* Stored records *
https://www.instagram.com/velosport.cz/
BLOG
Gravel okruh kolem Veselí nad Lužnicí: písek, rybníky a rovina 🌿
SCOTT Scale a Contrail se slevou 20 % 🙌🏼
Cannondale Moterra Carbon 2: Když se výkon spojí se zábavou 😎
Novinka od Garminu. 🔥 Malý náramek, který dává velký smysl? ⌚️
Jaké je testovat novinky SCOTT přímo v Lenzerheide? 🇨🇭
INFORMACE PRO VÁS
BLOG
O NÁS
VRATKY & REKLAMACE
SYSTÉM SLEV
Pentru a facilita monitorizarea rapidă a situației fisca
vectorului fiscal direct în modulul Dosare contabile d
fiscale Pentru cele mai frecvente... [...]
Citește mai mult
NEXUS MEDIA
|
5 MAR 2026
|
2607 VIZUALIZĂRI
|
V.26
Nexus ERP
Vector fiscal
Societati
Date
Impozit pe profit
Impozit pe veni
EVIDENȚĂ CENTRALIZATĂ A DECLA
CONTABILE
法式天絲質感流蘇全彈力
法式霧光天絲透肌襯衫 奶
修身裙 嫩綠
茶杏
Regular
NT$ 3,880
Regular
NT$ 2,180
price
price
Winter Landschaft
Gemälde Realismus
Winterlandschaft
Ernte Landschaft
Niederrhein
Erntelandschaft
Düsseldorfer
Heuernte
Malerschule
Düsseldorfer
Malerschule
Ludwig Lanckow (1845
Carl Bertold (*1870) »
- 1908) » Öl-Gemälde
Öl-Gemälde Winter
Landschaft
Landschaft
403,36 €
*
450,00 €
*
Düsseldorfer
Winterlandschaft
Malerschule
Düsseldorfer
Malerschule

* What needs to be done *
All the records above need to be transcribed exactly and in full.

* Response below *
https://www.instagram.com/velosport.cz/
BLOG
Gravel okruh kolem Veselí nad Lužnicí: písek, rybníky a rovina 🌿
SCOTT Scale a Contrail se slevou 20 % 🙌🏼
Cannondale Moterra Carbon 2: Když se výkon spojí se zábavou 😎
Novinka od Garminu. 🔥 Malý náramek, který dává velký smysl? ⌚️
Jaké je testovat novinky SCOTT přímo v Lenzerheide? 🇨🇭
INFORMACE PRO VÁS
BLOG
O NÁS
VRATKY & REKLAMACE
SYSTÉM SLEV
Pentru a facilita monitorizarea rapidă a situației fisca
vectorului fiscal direct în modulul Dosare contabile d
fiscale Pentru cele mai frecvente... [...]
Citește mai mult
NEXUS MEDIA
|
5 MAR 2026
|
2607 VIZUALIZĂRI
|
V.26
Nexus ERP
Vector fiscal
Societati
Date
Impozit pe profit
Impozit pe veni
EVIDENȚĂ CENTRALIZATĂ A DECLA
CONTABILE
法式天絲質感流蘇全彈力
法式霧光天絲透肌襯衫 奶
修身裙 嫩綠
茶杏
Regular
NT$ 3,880
Regular
NT$ 2,180
price
price
Winter Landschaft
Gemälde Realismus
Winterlandschaft
Ernte Landschaft
Niederrhein
Erntelandschaft
Düsseldorfer
Heuernte
Malerschule
Düsseldorfer
Malerschule
Ludwig Lanckow (1845
Carl Bertold (*1870) »
- 1908) » Öl-Gemälde
Öl-Gemälde Winter
Landschaft
Landschaft
403,36 €
*
450,00 €
*
Düsseldorfer
Winterlandschaft
Malerschule
Düsseldorfer
Malerschule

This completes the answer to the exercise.